Ex Vivo Calcium Imaging for Visualizing Brain Responses to Endocrine Signaling in Drosophila

This paper describes a protocol for ex vivo calcium imaging of the Drosophila brain. In this method, natural or synthetic compounds can be applied to the buffer to test their ability to activate particular neurons in the brain.

This method can help answer key questions in the endocrinology field, as well as the neuroscience field, such as our research to review brains responses to endocrine signals. The main advantage of this technique is that you can examine direct effects of endocrine signals on the brain separated from other tissues. To begin this procedure, use forceps to scratch the bottom center of a plastic culture dish to create a dent for easier mounting of the ventral ganglion of the larval brain after dissection.

With a toothpick, place a small drop of superglue on either side of the dent, and attach a tungsten rod to the glue. Then, using a small piece of putty-like reusable adhesive, make a circular wall surrounding the dent. To dissect the larval brain, 90 to 120 hours after egg laying collect larvae and wash them at least three times with distilled water to remove adherent food debris.

Next, place a larva on a square one and a half inch watch glass filled with ice cold PBS. Use a pair of forceps to gently grab the middle part of the larva. Use another pair of forceps to grab and pull the mouth hooks gently to separate the anterior part of the larva containing the brain from the rest of the body.

Then, hold the anterior tip with the forceps and turn the larva inside out. Remove the extraneous tissues attached to the brain, such as imaginal discs, fat bodies, and ring gland. Gently separate the brain from the mouth parts.

Afterwards, apply 200 microliters of PBS to the inside of the adhesive ring prepared earlier in the imaging chamber. Gently suck the dissected brain with PBS into a Pasteur pipette, and transfer it to the imaging chamber. In the imaging chamber, grab the muscle fibers extending from the ventral ganglia and insert the brain gently into the dent underneath the tungsten wire.

Then, pull the tungsten wire slightly up to place the brain at the correct position for imaging. To acquire calcium fluorescence images, place the imaging chamber containing the brain explant under the microscope. Lower the objective lens until it touches the PBS, and under bright field illumination position the brain and bring it into focus.

Switch to fluorescent light and adjust the focus on the GCaMP success labeled cells. Start the acquisition at 250 ms/frame, at a resolution of 512 x 512 pixels in water cooled mode. Then, adjust the exposure time to obtain the fluorescence values within the CCD camera dynamic range, but not lower than 1000 arbitrary units with 16 bit images.

Once the imaging parameters are determined, take the images for one minute before peptide administration to detect baseline signal intensities. Subsequently, apply the test peptide directly, by pipetting 100 microliters of the prepared peptide solution into the larval bath. Record the GCaMP success emission for a few minutes.

To analyze the data, open the analysis software and use the first frame which was before peptide application as a reference image. Then, select Plugins, TurboReg. Choose the serial image file as the Source, and the reference image as the Target.

Next, check Rigid Body and Accurate for the processing method and quality, respectively. Subsequently, click Batch to start image processing. Select multiple regions of interest by using Analyze, Tools, ROI Manager, in image tray.

Then, measure the pixel intensity by clicking More, Multi Measure, OK, in the ROI Manager window. In this experiment, Wild type brain was exposed to CCHa2, Ghrelin, and Nociceptin, whereas CCHa2 Receptor mutant brain was exposed to CCHa2. GCaMP6 signals in insulin producing cells were detected by confocal microscopy at 250 ms/frame, and here are the still images of selected time points.

The ratio of the change of ROI intensity to baseline signal intensity at each time point was plotted. ROIs where set on cell bodies that were detected in the same focal plane. The solid lines indicate the mean of five to 10 samples, and the dotted lines mark upper and lower limits of the standard error of the mean.

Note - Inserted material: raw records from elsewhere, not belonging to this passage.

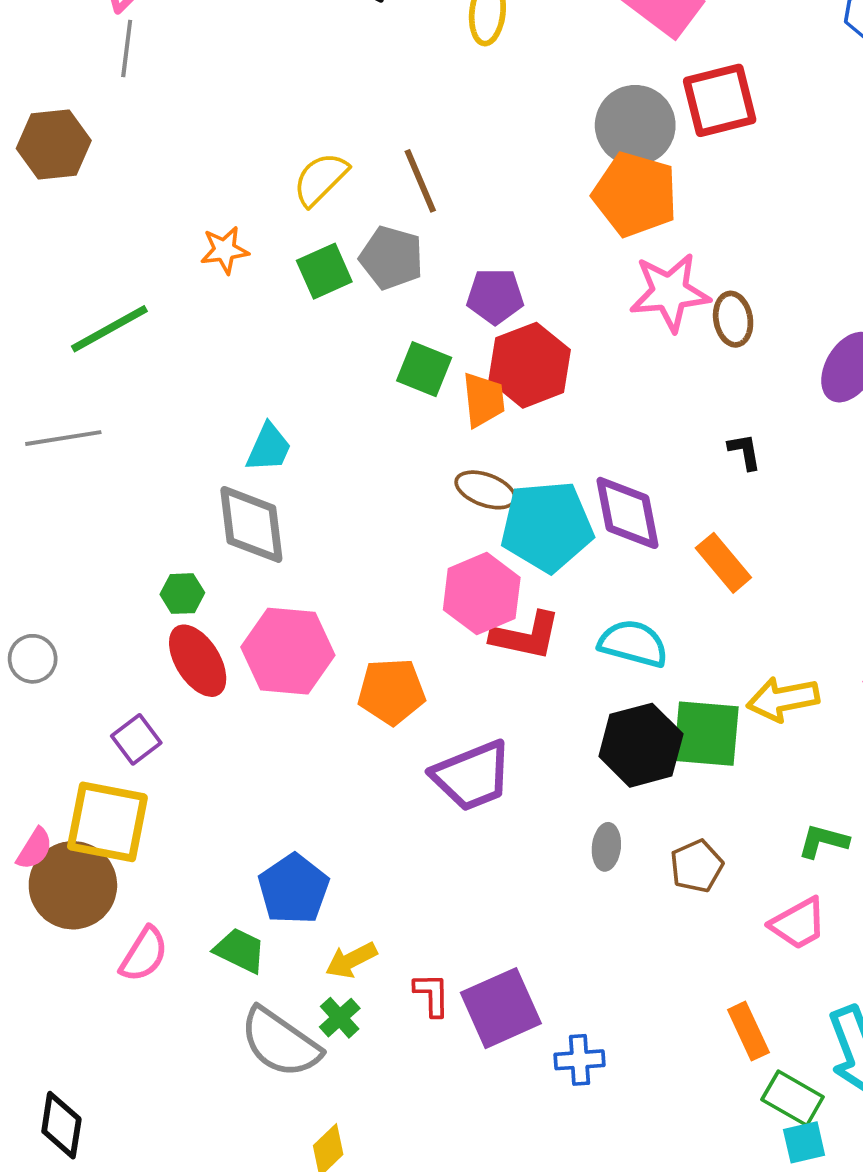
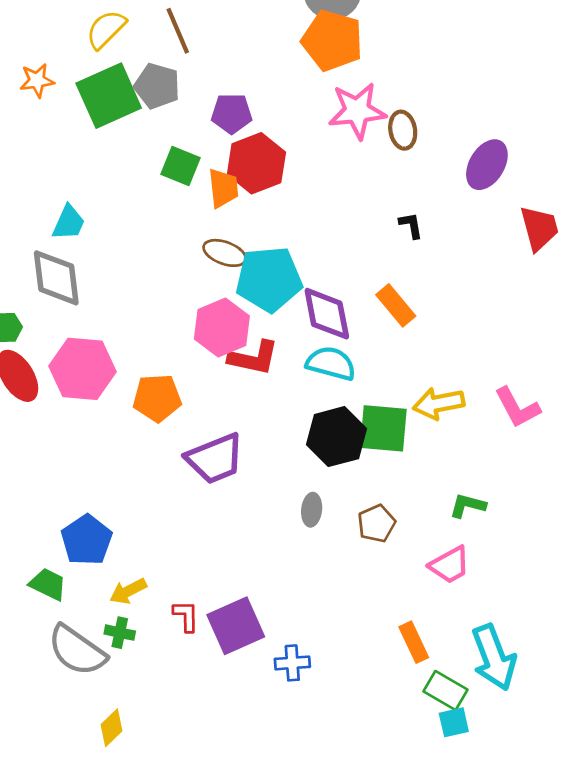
green square: (324, 271) -> (109, 96), size x1.6
purple diamond: (628, 513) -> (327, 314), moved
green cross: (340, 1018) -> (120, 633), turned -36

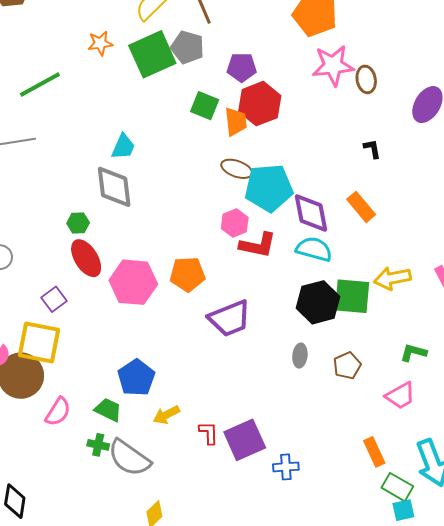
pink hexagon: (222, 328) -> (235, 223), size x0.7
pink hexagon: (82, 369) -> (133, 282), moved
green cross: (120, 633) -> (98, 445), moved

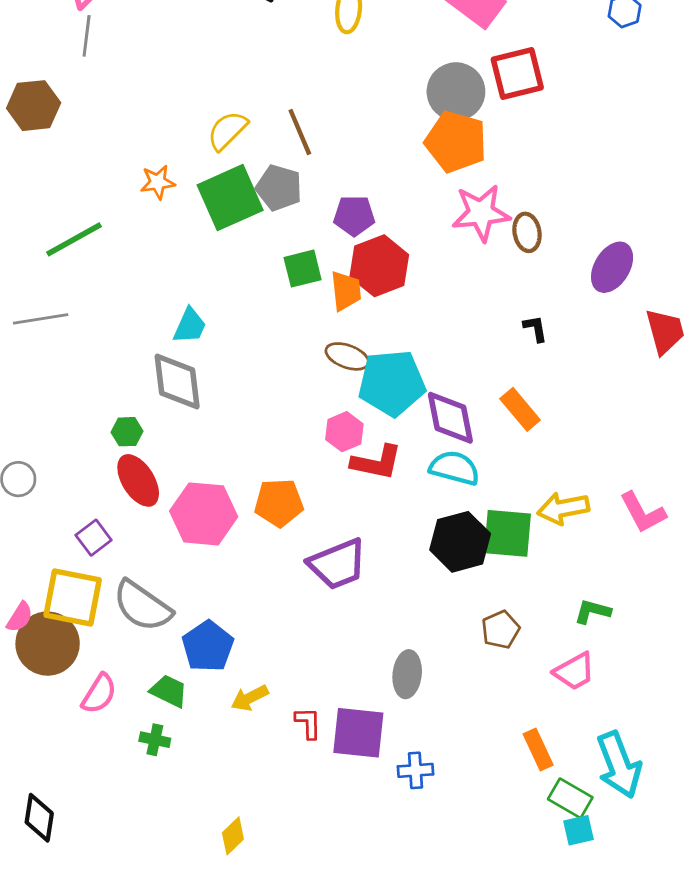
green square: (205, 106) -> (303, 269), turned -36
gray ellipse: (300, 356) -> (407, 674), moved, size x1.4
purple square: (245, 440) -> (358, 733), turned 30
gray semicircle: (129, 458) -> (142, 606), moved

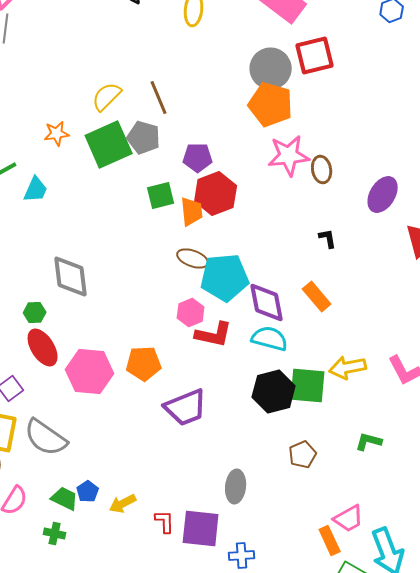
cyan trapezoid: (190, 326) -> (36, 190), moved
blue pentagon: (208, 646) -> (88, 492), moved, size x0.6
pink trapezoid: (574, 671) -> (349, 518), moved

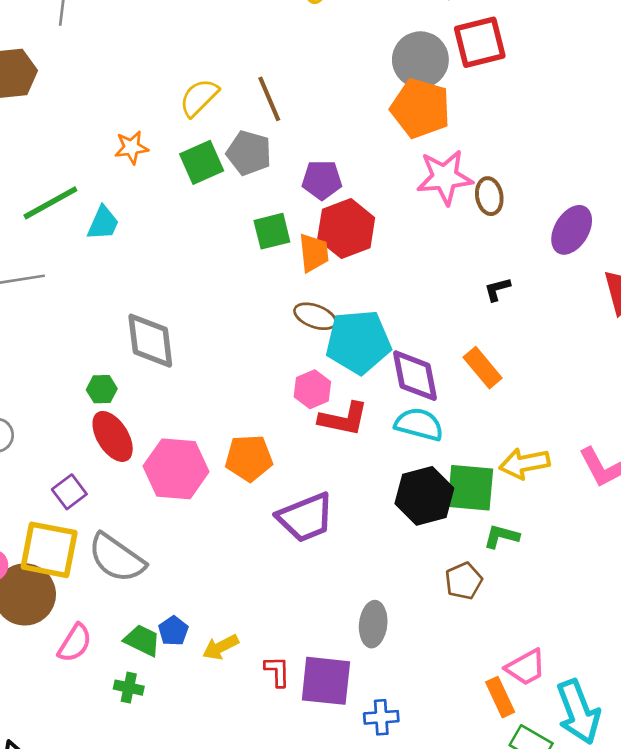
green square: (109, 144) -> (202, 162), size x0.7
black L-shape: (328, 238) -> (497, 289), turned -95
green L-shape: (369, 442) -> (501, 536), moved

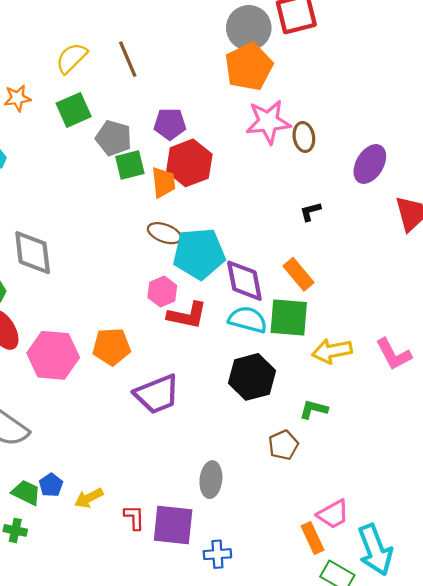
orange pentagon: (420, 108) -> (249, 67), turned 30
gray pentagon: (249, 153) -> (114, 138), moved
green square: (470, 488) -> (289, 317), moved

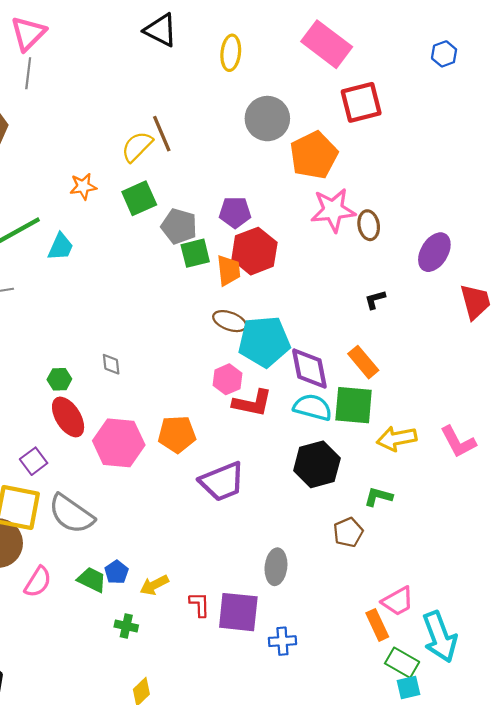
gray circle: (249, 28) -> (267, 119), moved
brown line: (128, 59) -> (162, 134), moved
gray diamond: (33, 253) -> (111, 364), moved, size x0.5
green cross: (15, 530) -> (126, 626), moved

The shaded areas indicate the variation of the signals in the experiments. Once mastered, this technique can be done in one hour, if it is preformed properly. While attempting this procedure, it's important to remember to prepare the brain sample quickly, to avoid damage to it.

This procedure can be combined with genetics in order to answer additional questions like on receptor specificity. The system used in this protocol is easy to prepare and reusable. Thus, this protocol will be useful for, like in screening.

After its development, this technique paved the way for researchers in the field of endocrinology and neuroscience to explore hormonal networks that control brain function in Drosophila.